Ann does. She makes the coffee. The same way she always makes the coffee. And she prays (or hopes, in this secular world) for different results. Insanity.
They remain silent while the coffee is percolating, a steady drip, the ticking of a clock – time, which is only an illusion to an immortal creature. It beeps and neither of them wants it to. The table is so hard and they've been staring at each other with calculating looks.
But it beeps and Ann looks at April and she asks, "Cream?" She asks, "Would you like cream?"
And April responds, "No, I take it black," and she feels like Ann should know this. She wonders why she doesn't.

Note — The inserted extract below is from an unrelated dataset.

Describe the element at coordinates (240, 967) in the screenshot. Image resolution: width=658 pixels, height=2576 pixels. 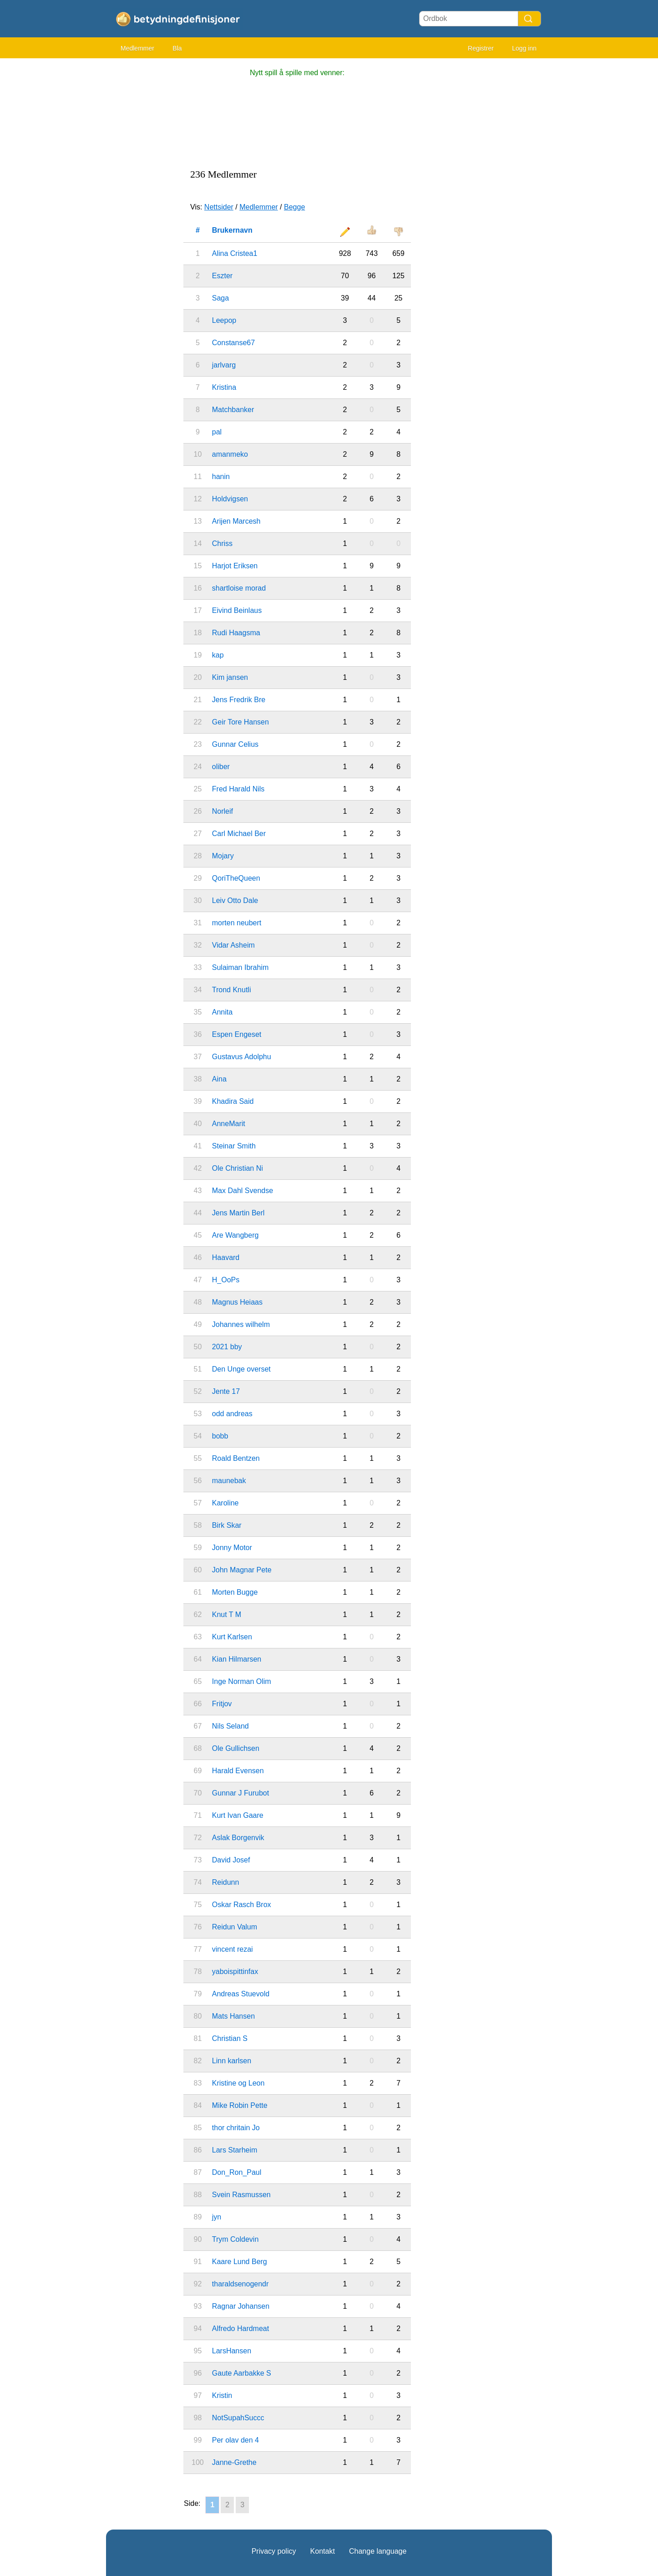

And she's sitting there, she's just sitting there with a cup of black coffee steaming in front of her, and it all just feels so repetitive, just so painfully monotonous that when Ann opens her mouth to speak, the air of importance and confession clinging to her lips, April lurches forward abruptly and kisses her. It's what they both wanted after all, isn't it? It's what everyone wanted. It's what her grand speech was leading up to. She'd say that she was in love or in lust or that April was too young to get it, to comprehend the basic drives that dictate the lives of each and every one of us, but it would all come down to the same thing – whether or not the night ended in action. And April was just so damn sick of inaction.
So she kisses Ann. And there aren't fireworks or anything. It doesn't feel "right". It just is – lips damp with coffee meeting lips primed for confession and a dull spark of humanity between the two.
April pulls away, but she isn't smiling. "Is that what you wanted to tell me?"
"Yeah, that about sums it up," Ann responds, and she is smiling. And she really shouldn't be.
April kisses her again and it's far easier than it should be to push away the emotion that she imagines is bubbling to the surface.